Sean Rodriguez walked it off last night in the bottom of the 11th inning, giving the Phillies a 6-5 win over the Pittsburgh Pirates at Citizens Bank Park.
This, of course, happened a few hours after Maikel Franco was sent down to Triple-A to make room for Bryce Harper, who returned to the lineup after the birth of his child, Krew. The reaction to the personnel move was resounding, as Phils fans were wondering why Rodriguez remained with the Major League ballclub while hitting just .053 in the month of August and mustering just one hit in his last 15 at-bats against left-handed pitching.
Rodriguez got his moment in front of the media last night, and decided to “have a go” at the fans, as the British would say:
— Dave Uram (@MrUram) August 27, 2019
I’ve transcribed the full exchange with WIP’s Dave Uram:
Dave: Your struggles in perspective based on small sample size, do you hear the noise and frustration of fans about your play –
Rodriguez: Not just mine.
Dave: And if you do, does that motivate you to do something like you did tonight?
Rodriguez: Think about it; who’s looking bad and feeling entitled when you hear stuff like that? (pause) I’m asking you.
Dave: I don’t know –
Rodriguez: That’s what I mean; I’m not the one booing, I’m not the one screaming, I’m not the one saying pretty disgusting things at times. That seems pretty entitled; you’re just making yourself look pretty bad as an individual, as a person, and as a fan. You’re making guys not wanna basically sit there and say they’re gonna support you here, they’re gonna do this. That’s tough. There’s still a lot of good fans though. Those are the ones I hear, those are the ones I pay attention to. The few that might be behind home plate to say ‘hey Sean keep doing your thing, don’t worry about it, things will come around.’ ‘Hey Rhys, hey so and so, hey Bryce.’ Through the thick and thin that’s when you really get to show your true colors. So when you act a certain way towards somebody because you don’t feel like they’re doing what they need to do, just look at life in general. You wanna win. There’s nobody in here that doesn’t wanna win. You gotta just basically sit there and say, man, ‘let me see if I can’t help him get out of what he’s in. Let me see if I cant be encouraging enough to basically help an individual.’ That’s the harder thing to do. The easier thing is to scream ‘boo.’ Let me think of something to say that might be encouraging. I know it takes effort.
Ok, a few thoughts here, since multiple things can be true at the same time:
- Sean Rodriguez has flat out stunk in the month of August. When you have flat out stunk, you don’t get to call the fans entitled. Every single criticism was warranted. Just take a moment to say, “You know what? I know I’ve been struggling recently. I’m happy to get the home run tonight and hopefully we can build some momentum from here and get the fans excited for this final stretch.”
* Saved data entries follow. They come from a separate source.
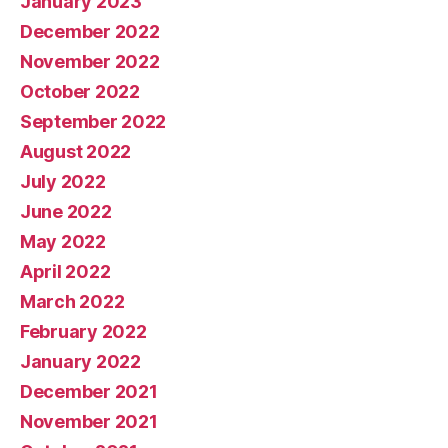
January 2023
December 2022
November 2022
October 2022
September 2022
August 2022
July 2022
June 2022
May 2022
April 2022
March 2022
February 2022
January 2022
December 2021
November 2021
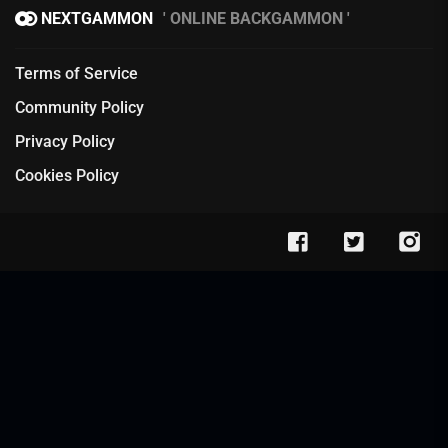
NEXTGAMMON
ONLINE BACKGAMMON
Terms of Service
Community Policy
Privacy Policy
Cookies Policy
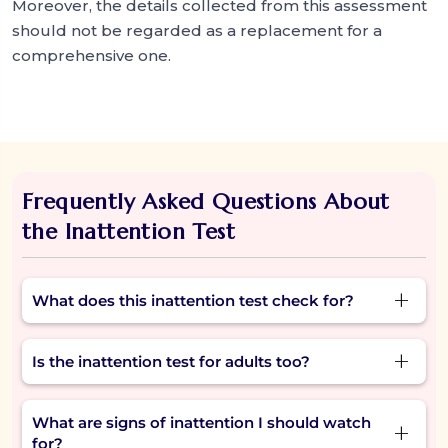
Moreover, the details collected from this assessment
should not be regarded as a replacement for a
comprehensive one.
Frequently Asked Questions About
the Inattention Test
What does this inattention test check for?
The inattention test looks at signs like trouble
Is the inattention test for adults too?
focusing, daydreaming, forgetting tasks, or
missing details in daily life.
Yes. While inattention often starts in childhood,
What are signs of inattention I should watch
many adults take the inattention test to
for?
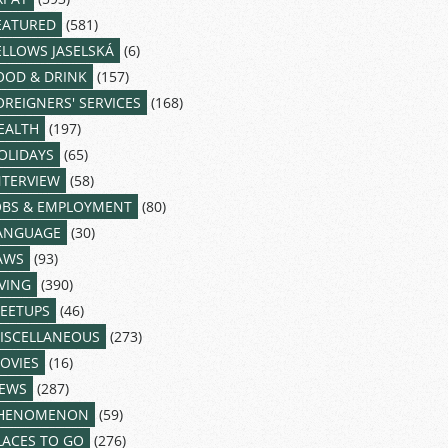
EATURED
(581)
ELLOWS JASELSKÁ
(6)
OOD & DRINK
(157)
OREIGNERS' SERVICES
(168)
EALTH
(197)
OLIDAYS
(65)
NTERVIEW
(58)
OBS & EMPLOYMENT
(80)
ANGUAGE
(30)
AWS
(93)
IVING
(390)
EETUPS
(46)
ISCELLANEOUS
(273)
OVIES
(16)
EWS
(287)
HENOMENON
(59)
LACES TO GO
(276)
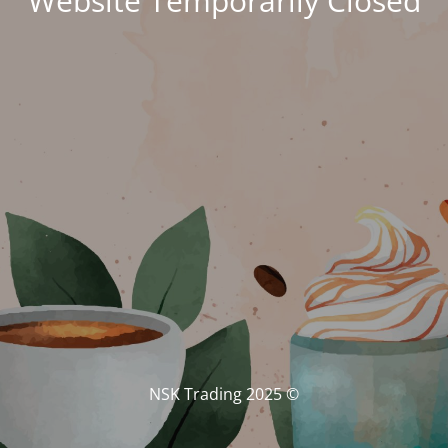
Website Temporarily Closed
© NSK Trading 2025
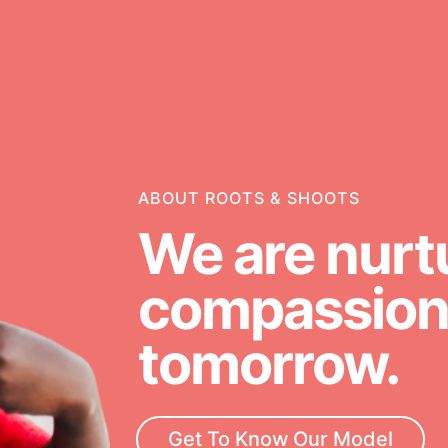
g
Opportunities
ABOUT ROOTS & SHOOTS
For Youth – Members
We are nurt
compassiona
ators
tomorrow.
neration of changemakers - help
rrow, today! Get resources,
Get To Know Our Model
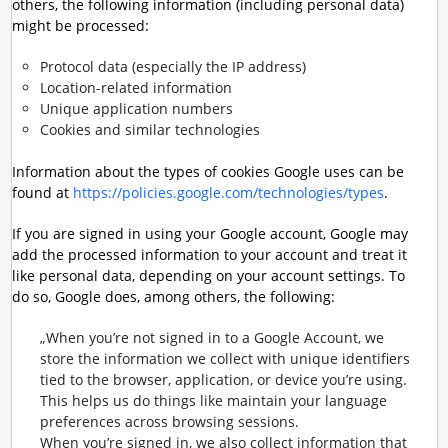
others, the following information (including personal data)
might be processed:
Protocol data (especially the IP address)
Location-related information
Unique application numbers
Cookies and similar technologies
Information about the types of cookies Google uses can be
found at
https://policies.google.com/technologies/types
.
If you are signed in using your Google account, Google may
add the processed information to your account and treat it
like personal data, depending on your account settings. To
do so, Google does, among others, the following:
„When you’re not signed in to a Google Account, we
store the information we collect with unique identifiers
tied to the browser, application, or device you’re using.
This helps us do things like maintain your language
preferences across browsing sessions.
When you’re signed in, we also collect information that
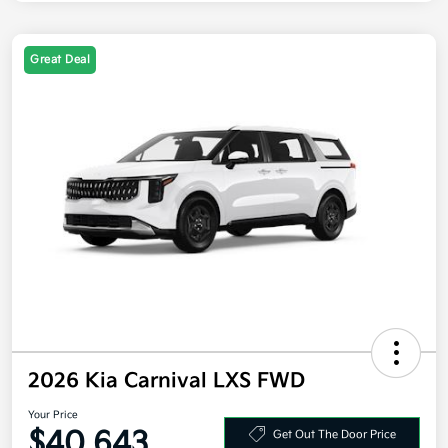
Great Deal
2026 Kia Carnival LXS FWD
Your Price
$40,643
Get Out The Door Price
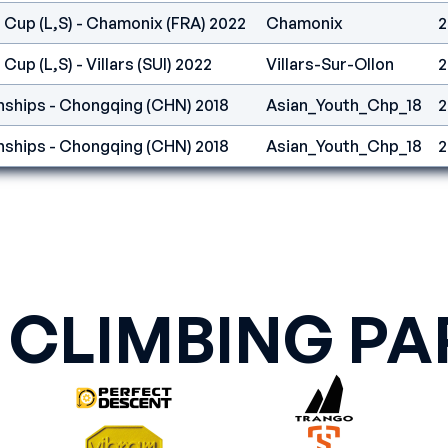
 Cup (L,S) - Chamonix (FRA) 2022
Chamonix
2
Cup (L,S) - Villars (SUI) 2022
Villars-Sur-Ollon
2
ships - Chongqing (CHN) 2018
Asian_Youth_Chp_18
2
ships - Chongqing (CHN) 2018
Asian_Youth_Chp_18
2
 CLIMBING PA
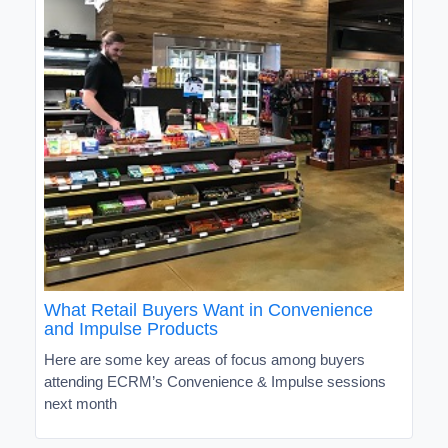
What Retail Buyers Want in Convenience
and Impulse Products
Here are some key areas of focus among buyers
attending ECRM’s Convenience & Impulse sessions
next month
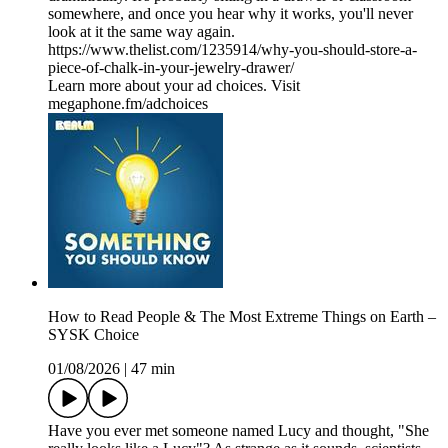
somewhere, and once you hear why it works, you'll never
look at it the same way again.
https://www.thelist.com/1235914/why-you-should-store-a-
piece-of-chalk-in-your-jewelry-drawer/
Learn more about your ad choices. Visit
megaphone.fm/adchoices
How to Read People & The Most Extreme Things on Earth –
SYSK Choice
01/08/2026
|
47 min
Have you ever met someone named Lucy and thought, "She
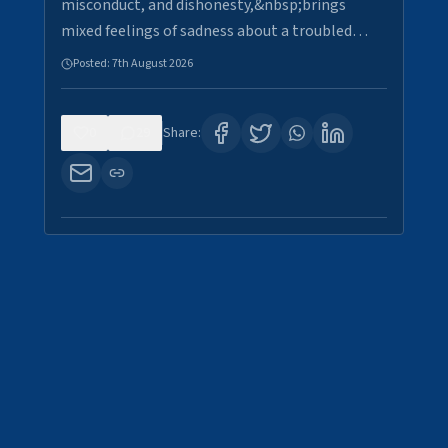
misconduct, and dishonesty,&nbsp;brings
mixed feelings of sadness about a troubled…
Posted:
7th August 2026
0
29
Share:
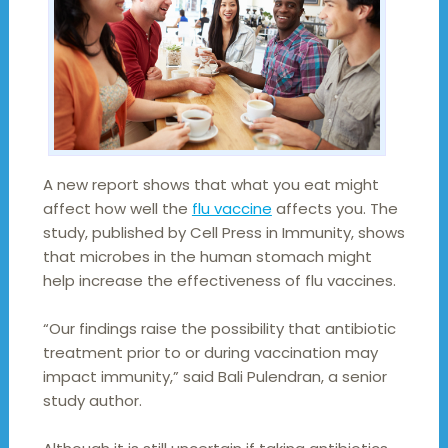
A new report shows that what you eat might
affect how well the
flu vaccine
affects you. The
study, published by Cell Press in Immunity, shows
that microbes in the human stomach might
help increase the effectiveness of flu vaccines.
“Our findings raise the possibility that antibiotic
treatment prior to or during vaccination may
impact immunity,” said Bali Pulendran, a senior
study author.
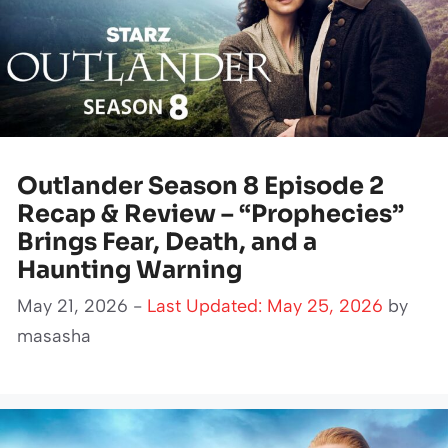
Outlander Season 8 Episode 2
Recap & Review – “Prophecies”
Brings Fear, Death, and a
Haunting Warning
May 21, 2026 -
Last Updated: May 25, 2026
by
masasha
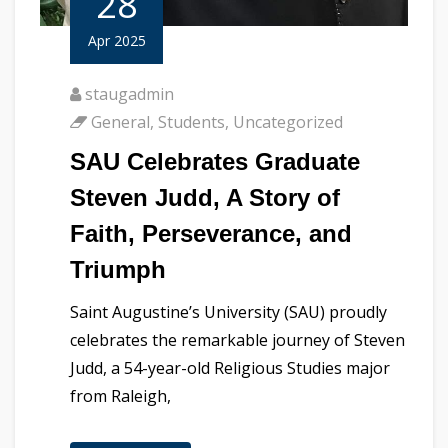
28
Apr 2025
staugadmin
General
,
Students
,
Uncategorized
SAU Celebrates Graduate
Steven Judd, A Story of
Faith, Perseverance, and
Triumph
Saint Augustine’s University (SAU) proudly
celebrates the remarkable journey of Steven
Judd, a 54-year-old Religious Studies major
from Raleigh,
- He’s right that it’s harder to encourage athletes than simply boo them into oblivion. Sixers fans showed Markelle Fultz a ton of support over the two seasons he was here, so we’re certainly not incapable of it. I think that was something more specific to the Sixers’ fan base though, which trends younger and is more diverse in thought and approach.
- Phillies fans do need to stop with this ridiculous knee-jerk overreaction to everything. There are 162 games in a baseball season and every team suffers super shitty losses. The Dodgers just dropped three of four and were outscored 17-4 in their recent Yankees series. Fact of the matter is that the Phillies are still in the playoff race in late August, which hasn’t happened in a long time. And they’re doing it with a Triple-A pitching staff, yet it seems like people are overwhelmingly “glass half empty” on the Phils instead of “glass half full.”
- Rodriguez sounds like a mix between Gabe Kapler and Jeff Spicoli from Fast Times at Ridgemont High, both in delivery and the things they talk about. They both sound like spiritual surfer type of dudes, i.e. ‘let’s be positive’ and whatnot. Philly is a sardonic sports town and that type of thinking doesn’t necessarily interface well with the typical “four for four” fan.
That’s about it. As a general rule of thumb, fans are absolutely entitled, since they are the paying customers. It doesn’t mean that you as a player have to necessarily give a shit what they think, but it’s not outrageous to expect competent baseball and the requisite effort on the field.